Sunday, February 13, 2011

Think Situtational Anxiety Is In Your Head?

It is. And it's in your bloodstream, too.

The feelings we experience as situational anxiety during the adoption process are caused by elevated levels of stress hormones.

I said at the beginning of this series that my only real qualification for speaking to this subject is that I've "been there, done that." However even having been a chemistry major for a while in college does not qualify me to speak with any authority on the biochemistry of situational anxiety.

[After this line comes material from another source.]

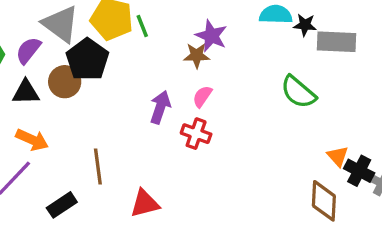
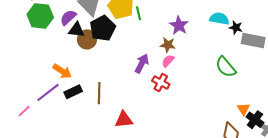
brown star: (197, 55) -> (168, 45), moved
black triangle: (26, 92) -> (76, 30), moved
black rectangle: (62, 205) -> (73, 92), moved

The good news is that you don't have to take my word for it.

The first half of this article How Your Brain Responds to Stress will give you an overview of the biochemistry of anxiety and will supply keywords you can use to conduct your own survey of the research on this subject. The body of literature is vast so you can keep your research monkey happy for months popping stress studies like bananas. Good news if you have along wait ahead of you :).

If you find the language in that one too technical, this 2003 article in Newsweek by Geoffry Cowley and Claudia Kalb Our Bodies, Our Fears discusses how a wide range of anxieties effects our bodies.

Remember: while the triggers for the situational anxiety we experience during the adoption process are unique to adoption, the anxiety itself is the same anxiety common to the human experience. The biochemistry is the same, whether the subject being studied was job stress, chronic illness, or living in a war zone.

Pay close attention to the research on the effects of chronically elevated levels of cortisol on the mind and body. People who experience higher (more handicapping) levels of SA during the adoption process are typically in this category. The name of the game is trying to manage your level of stress hormones to keep them in a range where your parasympathetic nervous system can kick in and do its job of helping restore biochemical balance (making you feel better, or at least more functional).

You want to do everything you can to avoid more or less constant levels of elevated anxiety hormones, especially if you are facing a long wait, because the the hormonal effects snowball and push you into 'chronically elevated' territory (the island in my story). Once you are on the island, it is hard to get off.

It is a quite different to find yourself on the island with a travel call two weeks in your future. In the short-wait scenario, the end of the wait acts like a Magic Eraser: the situational anxiety seems to vanish with little lingering effects.

But when you understand that physical chemistry underlies the feelings we experience as SAA, it is easy to see why higher, chronically elevated levels of stress hormones can't be flicked off like a light switch at the end of the wait. The biochemistry doesn't work that way. So you don't want to go to the island with six months left on your clock. And if you find yourself on your way there, you can recognize what is happening and make some course corrections while you still can.